Die Ablehnung gegen die Atomkraft in Österreich ist breit. Man sei sich von Links bis Rechts, in der Regierung und in den Oppositionsparteien quasi einig, sagt Peter Balzli, SRF-Österreichkorrespondent. So hat Bundeskanzler Karl Nehammer die Pläne, Atomkraftwerke als grüne Energie zu klassieren, schon vor Tagen abgelehnt.

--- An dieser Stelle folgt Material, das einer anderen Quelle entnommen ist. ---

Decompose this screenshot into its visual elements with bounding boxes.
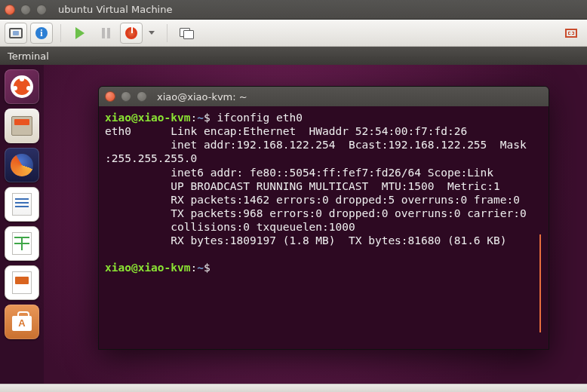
start-vm-button[interactable]: [69, 23, 91, 44]
text-cursor-icon: [539, 234, 541, 332]
terminal-command: ifconfig eth0: [211, 112, 303, 124]
launcher-calc[interactable]: [5, 226, 39, 261]
info-icon: i: [35, 27, 48, 39]
host-titlebar: ubuntu Virtual Machine: [0, 0, 587, 20]
play-icon: [75, 27, 85, 39]
windows-icon: [180, 28, 193, 38]
maximize-icon[interactable]: [137, 91, 147, 102]
toolbar-separator: [167, 24, 167, 42]
host-bottom-bar: [0, 384, 587, 392]
terminal-window[interactable]: xiao@xiao-kvm: ~ xiao@xiao-kvm:~$ ifconf…: [98, 86, 549, 350]
unity-launcher: [0, 65, 44, 384]
minimize-icon[interactable]: [20, 5, 31, 15]
poweroff-menu-button[interactable]: [146, 23, 159, 44]
host-window-title: ubuntu Virtual Machine: [58, 4, 172, 15]
prompt-path: ~: [197, 112, 204, 124]
ubuntu-logo-icon: [11, 75, 33, 98]
fullscreen-icon: [565, 29, 577, 38]
close-icon[interactable]: [5, 5, 15, 15]
vm-menubar[interactable]: Terminal: [0, 47, 587, 65]
prompt-user: xiao@xiao-kvm: [105, 112, 191, 124]
terminal-title: xiao@xiao-kvm: ~: [157, 91, 247, 103]
prompt-path: ~: [197, 262, 204, 274]
prompt-dollar: $: [204, 262, 211, 274]
power-icon: [125, 27, 137, 39]
prompt-colon: :: [191, 262, 198, 274]
fullscreen-button[interactable]: [560, 23, 582, 44]
terminal-output: eth0 Link encap:Ethernet HWaddr 52:54:00…: [105, 125, 527, 247]
launcher-dash[interactable]: [5, 69, 39, 104]
minimize-icon[interactable]: [121, 91, 131, 102]
maximize-icon[interactable]: [36, 5, 47, 15]
launcher-impress[interactable]: [5, 265, 39, 300]
host-toolbar: i: [0, 20, 587, 47]
launcher-software[interactable]: [5, 305, 39, 339]
terminal-titlebar[interactable]: xiao@xiao-kvm: ~: [99, 87, 549, 106]
shopping-bag-icon: [12, 316, 32, 331]
prompt-colon: :: [191, 112, 198, 124]
poweroff-vm-button[interactable]: [120, 23, 143, 44]
launcher-writer[interactable]: [5, 187, 39, 222]
firefox-icon: [11, 154, 33, 176]
toolbar-separator: [60, 24, 61, 42]
terminal-body[interactable]: xiao@xiao-kvm:~$ ifconfig eth0 eth0 Link…: [99, 106, 549, 349]
chevron-down-icon: [149, 31, 155, 35]
info-button[interactable]: i: [30, 23, 53, 44]
monitor-icon: [9, 28, 23, 38]
vm-desktop[interactable]: Terminal xiao@xiao-kvm: ~ xiao@xiao-kvm:…: [0, 47, 587, 384]
pause-icon: [102, 28, 110, 38]
prompt-user: xiao@xiao-kvm: [105, 262, 191, 274]
spreadsheet-icon: [12, 232, 32, 255]
menubar-app-name: Terminal: [8, 51, 49, 62]
files-icon: [11, 116, 32, 136]
launcher-firefox[interactable]: [5, 148, 39, 182]
console-button[interactable]: [5, 23, 27, 44]
switch-view-button[interactable]: [175, 23, 198, 44]
close-icon[interactable]: [105, 91, 115, 102]
pause-vm-button[interactable]: [94, 23, 117, 44]
presentation-icon: [12, 271, 32, 294]
prompt-dollar: $: [204, 112, 211, 124]
document-icon: [12, 193, 32, 216]
launcher-files[interactable]: [5, 109, 39, 143]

Klimaschutzministerin Leonore Gewessler von der Grünen-Partei kritisierte, es handle sich um eine Nacht- und Nebelaktion der EU-Kommission und es sei der Versuch, Atomkraft und fossiles Gas grün zu waschen. Österreich werde nicht davor zurückschrecken, rechtlich gegen diese geplante EU-Verordnung mit einer Klage vorzugehen.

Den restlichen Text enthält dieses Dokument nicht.